# [Commission] Dwarf Tales Dwarfs for a video cast show



## Sigur (Dec 9, 2010)

Hey, this time I'm painting this for a commission:










Pretty much the whole Dwarfs range by Dwarf Tales miniatures. Excellent miniatures of which you may have seen two already in the Mortheim warband I did earlier this year. I'm painting these for a German video broadcast called Magabotato. It's a weekly show about tabletop gaming and everything surrounding that. They're doing a new episode each week and get up to five thousand views per episode. 

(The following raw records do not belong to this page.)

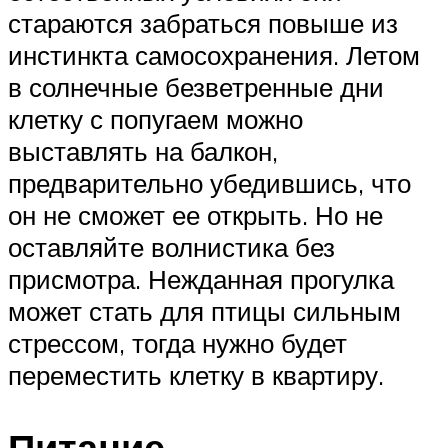
стараются забраться повыше из
инстинкта самосохранения. Летом
в солнечные безветренные дни
клетку с попугаем можно
выставлять на балкон,
предварительно убедившись, что
он не сможет ее открыть. Но не
оставляйте волнистика без
присмотра. Нежданная прогулка
может стать для птицы сильным
стрессом, тогда нужно будет
переместить клетку в квартиру.
Питание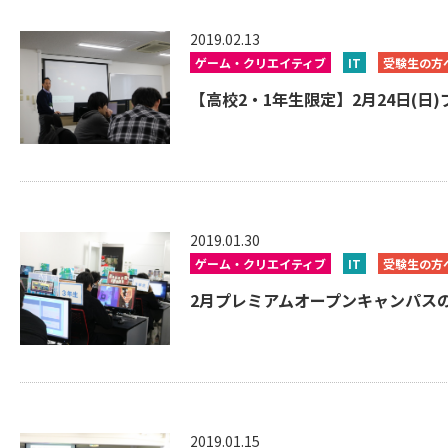
2019.02.13
ゲーム・クリエイティブ
IT
受験生の方
【高校2・1年生限定】2月24日(日
2019.01.30
ゲーム・クリエイティブ
IT
受験生の方
2月プレミアムオープンキャンパスのご
2019.01.15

Make sure you have a look at their videos. Here is a link to their youtube channel: http://www.youtube.com/user/Magabotato

These will have to be finished soon so I better hurry up. I will post an update in two days at the latest. Hope you all are having great holidays and enjoy them with family and friends! 

See you then!


----------



## Sigur (Dec 9, 2010)

Update! 





















Hope to finish the Dwarfs soon.


----------



## LTP (Apr 15, 2009)

Beautifully done.  

They look very nice Sigur. Especially love the metallics.


----------



## Midge913 (Oct 21, 2010)

Great looking stuff here Sigur! I am a big fan of the metallics as LTP already mentioned, but I am also loving the beards and fur on the cloaks. Excellent work!


----------



## notsoevil (Nov 30, 2010)

Mighty fine looking Dwarfs there. And yep, the metallics make them.


----------



## freakyfre (Dec 31, 2010)

excellent work, happy new year


----------



## humakt (Jan 2, 2008)

Very nice looking models Sigur. Im assuming you have some cleaing up to do around the bases. But other that that these are really impresive. What colours did you use on the fur cloaks?


----------



## Sigur (Dec 9, 2010)

Thanks for the numerous replies guys and happy new year to you!

Well, they're still WIP and I tend to finish bases last of course.  Furs are done with VMC Chocolate brown, drybrushing with various mixes of chocolate brown and kommando khaki (maybe a hint of white as well) and devlan Mud washes.












...I admit, not all that much has happened. My goal is to finish these guy by the fifth so I can make sure they have enough time to get delivered to magabotato before the shooting takes place. 


And now prepare for weird and whimsical wonders when (due to size comparison request) the most mischievous and prone-to-squabbling front rank since Ruglud's Orcs disbanded - woahahahahaahahahahelcome the size comparison brigade, ho-ho-ho-ho:









I grabbed a few miniatures from popular ranges and hope that you can estimate the size of the Dwarfs judging from those.

....aaand yes, the Dwarf in the left IS actually telling the Space Marine to "Be square or be square", hah-hah-hah. Oh, for fun...


----------



## Djinn24 (Jan 12, 2008)

Ahhh VMC Chocolate Brown, once of my favorite colors. They look good. What metallic range did you use for the mithril, is it a water or alcohol based?


----------



## Sigur (Dec 9, 2010)

Yeah, VMC Chocolate Brown is one of my all-time VMC favorites as well (along with German Grey, Hull Red and Reflective Green). In fact I just ordered a bunch of other browns just so I don't use it that often. 

Just regular Citadel Mithril Silver for mithril parts.


----------



## Bane_of_Kings (Oct 28, 2009)

Fantastic , Nice work. +Rep if I can give you any.


----------



## Djinn24 (Jan 12, 2008)

While I was in Iraq I ordered an entire VMC case. Good stuff, great pigment.

Have you ever used Vallajo's Alcohol based metallics. Goes on really smooth and had a real good shine.


----------



## Sigur (Dec 9, 2010)

@Bane_of_kings: Cheers. 

@djinn24: Yeah, I'm a friend of VMC paints as well but I mainly use them to fill gaps in the citadel and Coat d'Armes ranges. Thanks for the suggestion about the alcohol-based metallics, I might look into that.


----------



## Sigur (Dec 9, 2010)

Update:









Not all that much new at first glance because the details are what's left so a lot of pouches mainly, some leather belts and so on to paint.


Just out of curiosity - what do you like better: Trolls, Ogres and Minotaurs or Rincewind, Sam Vimes and Twoflower?


----------



## Djinn24 (Jan 12, 2008)

Looking good, nice consistency in your highlighting as well. Good blend lines as well.


----------



## Sigur (Dec 9, 2010)

@djin2: Cheers. 



I just finished the Dwarfs for that video cast show: 




































Varnished and based as well! Wee!


----------